→ **What is being asked**:
Extract, without alteration, each line from the start of the listing to the line bearing "лн. Хорошие новости".

→ **Source records**:
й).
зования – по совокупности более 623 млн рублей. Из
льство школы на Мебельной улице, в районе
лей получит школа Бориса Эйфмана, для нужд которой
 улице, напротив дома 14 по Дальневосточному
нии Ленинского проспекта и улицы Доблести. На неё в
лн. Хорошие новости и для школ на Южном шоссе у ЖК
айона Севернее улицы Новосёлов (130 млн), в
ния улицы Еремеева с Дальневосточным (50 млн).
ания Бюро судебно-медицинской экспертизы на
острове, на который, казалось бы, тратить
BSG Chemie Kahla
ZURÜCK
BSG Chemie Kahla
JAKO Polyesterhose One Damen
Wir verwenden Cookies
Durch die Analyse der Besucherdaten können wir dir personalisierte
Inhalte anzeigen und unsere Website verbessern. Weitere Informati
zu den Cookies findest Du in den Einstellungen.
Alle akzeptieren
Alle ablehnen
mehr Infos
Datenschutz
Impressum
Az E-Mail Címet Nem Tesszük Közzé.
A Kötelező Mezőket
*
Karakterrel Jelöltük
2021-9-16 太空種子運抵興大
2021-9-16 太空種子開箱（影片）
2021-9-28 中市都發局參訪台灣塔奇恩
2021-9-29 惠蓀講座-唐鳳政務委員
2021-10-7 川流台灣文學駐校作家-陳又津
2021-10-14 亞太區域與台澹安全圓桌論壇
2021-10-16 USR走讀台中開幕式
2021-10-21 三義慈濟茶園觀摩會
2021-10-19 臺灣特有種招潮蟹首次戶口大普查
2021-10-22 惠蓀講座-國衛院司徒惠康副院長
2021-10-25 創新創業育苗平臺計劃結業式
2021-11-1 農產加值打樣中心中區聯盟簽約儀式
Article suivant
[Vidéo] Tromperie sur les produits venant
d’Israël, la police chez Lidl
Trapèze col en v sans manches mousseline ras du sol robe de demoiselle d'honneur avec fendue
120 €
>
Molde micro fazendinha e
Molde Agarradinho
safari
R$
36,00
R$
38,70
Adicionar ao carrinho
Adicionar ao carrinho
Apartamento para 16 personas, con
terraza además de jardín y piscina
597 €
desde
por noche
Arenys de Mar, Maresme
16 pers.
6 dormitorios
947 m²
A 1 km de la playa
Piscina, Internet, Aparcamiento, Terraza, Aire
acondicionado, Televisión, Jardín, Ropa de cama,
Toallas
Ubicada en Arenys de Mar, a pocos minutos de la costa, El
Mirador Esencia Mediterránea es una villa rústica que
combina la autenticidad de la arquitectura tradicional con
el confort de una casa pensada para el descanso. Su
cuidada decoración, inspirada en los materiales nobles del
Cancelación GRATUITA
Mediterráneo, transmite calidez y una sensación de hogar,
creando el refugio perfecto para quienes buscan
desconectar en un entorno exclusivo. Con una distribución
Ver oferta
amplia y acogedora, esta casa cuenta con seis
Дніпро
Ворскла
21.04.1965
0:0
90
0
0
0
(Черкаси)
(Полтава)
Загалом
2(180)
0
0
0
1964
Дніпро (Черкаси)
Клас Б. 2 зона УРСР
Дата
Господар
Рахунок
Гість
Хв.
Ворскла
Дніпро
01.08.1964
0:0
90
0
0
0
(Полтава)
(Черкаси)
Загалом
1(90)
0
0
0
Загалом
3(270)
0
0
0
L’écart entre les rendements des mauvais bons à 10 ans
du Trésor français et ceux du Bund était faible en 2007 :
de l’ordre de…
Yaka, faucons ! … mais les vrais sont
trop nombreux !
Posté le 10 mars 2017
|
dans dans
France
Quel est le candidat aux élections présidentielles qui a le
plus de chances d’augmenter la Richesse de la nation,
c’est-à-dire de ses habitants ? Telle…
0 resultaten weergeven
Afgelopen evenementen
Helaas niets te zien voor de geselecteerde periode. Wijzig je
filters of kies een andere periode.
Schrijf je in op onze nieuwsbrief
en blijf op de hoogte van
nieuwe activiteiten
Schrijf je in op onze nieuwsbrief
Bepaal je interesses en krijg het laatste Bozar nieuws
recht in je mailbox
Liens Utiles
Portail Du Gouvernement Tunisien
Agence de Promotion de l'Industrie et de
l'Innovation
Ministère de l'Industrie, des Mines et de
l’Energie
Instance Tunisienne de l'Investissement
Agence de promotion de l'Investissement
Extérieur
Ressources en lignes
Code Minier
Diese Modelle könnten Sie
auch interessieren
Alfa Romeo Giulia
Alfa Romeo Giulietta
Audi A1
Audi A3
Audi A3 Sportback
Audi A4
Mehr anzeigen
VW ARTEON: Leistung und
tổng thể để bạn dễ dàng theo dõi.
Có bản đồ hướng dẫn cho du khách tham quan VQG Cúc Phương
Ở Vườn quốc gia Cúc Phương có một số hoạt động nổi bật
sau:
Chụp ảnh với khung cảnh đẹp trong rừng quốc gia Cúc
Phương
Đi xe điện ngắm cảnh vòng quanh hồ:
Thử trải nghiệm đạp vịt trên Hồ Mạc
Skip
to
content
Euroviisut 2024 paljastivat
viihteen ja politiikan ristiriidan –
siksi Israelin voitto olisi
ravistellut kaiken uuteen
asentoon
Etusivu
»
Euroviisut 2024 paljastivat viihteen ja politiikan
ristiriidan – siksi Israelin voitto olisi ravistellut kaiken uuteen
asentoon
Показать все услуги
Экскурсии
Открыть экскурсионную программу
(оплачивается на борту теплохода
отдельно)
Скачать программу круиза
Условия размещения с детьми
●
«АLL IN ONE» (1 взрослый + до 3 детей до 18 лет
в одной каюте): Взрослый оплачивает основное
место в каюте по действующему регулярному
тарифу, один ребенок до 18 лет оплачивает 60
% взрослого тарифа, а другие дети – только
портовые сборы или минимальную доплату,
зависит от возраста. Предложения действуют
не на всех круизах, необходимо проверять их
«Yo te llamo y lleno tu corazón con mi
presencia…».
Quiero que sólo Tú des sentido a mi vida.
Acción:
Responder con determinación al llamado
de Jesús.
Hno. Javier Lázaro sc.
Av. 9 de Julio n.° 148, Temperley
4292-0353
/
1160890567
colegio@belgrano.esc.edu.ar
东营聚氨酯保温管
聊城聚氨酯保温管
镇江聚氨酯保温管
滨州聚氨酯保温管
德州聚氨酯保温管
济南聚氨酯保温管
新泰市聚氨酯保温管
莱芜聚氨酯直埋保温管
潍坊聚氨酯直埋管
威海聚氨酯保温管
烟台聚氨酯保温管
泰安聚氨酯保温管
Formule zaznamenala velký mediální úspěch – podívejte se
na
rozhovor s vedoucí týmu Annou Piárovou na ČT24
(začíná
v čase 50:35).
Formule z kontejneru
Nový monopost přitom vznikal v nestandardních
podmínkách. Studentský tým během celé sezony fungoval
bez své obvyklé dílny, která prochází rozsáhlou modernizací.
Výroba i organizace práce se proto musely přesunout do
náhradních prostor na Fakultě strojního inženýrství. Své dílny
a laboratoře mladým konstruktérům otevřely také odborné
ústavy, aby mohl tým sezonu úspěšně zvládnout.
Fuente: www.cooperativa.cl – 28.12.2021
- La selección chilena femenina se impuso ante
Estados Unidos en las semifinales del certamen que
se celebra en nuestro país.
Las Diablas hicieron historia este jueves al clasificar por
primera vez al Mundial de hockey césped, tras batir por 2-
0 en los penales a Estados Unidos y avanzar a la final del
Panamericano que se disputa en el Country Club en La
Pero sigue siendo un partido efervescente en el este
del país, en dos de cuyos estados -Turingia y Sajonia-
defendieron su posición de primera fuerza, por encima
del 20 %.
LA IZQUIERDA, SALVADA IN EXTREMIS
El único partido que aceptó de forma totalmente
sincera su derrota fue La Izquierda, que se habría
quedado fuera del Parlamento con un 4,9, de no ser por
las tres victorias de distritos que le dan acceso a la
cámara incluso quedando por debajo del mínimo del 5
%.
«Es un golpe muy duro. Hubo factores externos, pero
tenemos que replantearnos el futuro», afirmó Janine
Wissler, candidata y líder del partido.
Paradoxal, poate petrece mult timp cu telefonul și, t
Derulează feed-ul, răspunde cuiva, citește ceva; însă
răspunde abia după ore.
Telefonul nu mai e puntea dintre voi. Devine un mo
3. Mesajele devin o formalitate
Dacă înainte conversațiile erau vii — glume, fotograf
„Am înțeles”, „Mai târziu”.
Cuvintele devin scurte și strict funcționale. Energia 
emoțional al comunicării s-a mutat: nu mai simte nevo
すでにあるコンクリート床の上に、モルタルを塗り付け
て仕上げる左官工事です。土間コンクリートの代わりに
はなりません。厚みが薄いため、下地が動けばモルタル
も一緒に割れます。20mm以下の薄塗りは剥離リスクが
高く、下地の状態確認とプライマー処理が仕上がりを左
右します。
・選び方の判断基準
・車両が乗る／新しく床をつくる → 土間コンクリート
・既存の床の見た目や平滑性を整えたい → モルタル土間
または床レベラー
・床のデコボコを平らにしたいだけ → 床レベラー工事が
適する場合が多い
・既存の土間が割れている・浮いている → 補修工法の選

→ **Exercise response**:
й).
зования – по совокупности более 623 млн рублей. Из
льство школы на Мебельной улице, в районе
лей получит школа Бориса Эйфмана, для нужд которой
 улице, напротив дома 14 по Дальневосточному
нии Ленинского проспекта и улицы Доблести. На неё в
лн. Хорошие новости и для школ на Южном шоссе у ЖК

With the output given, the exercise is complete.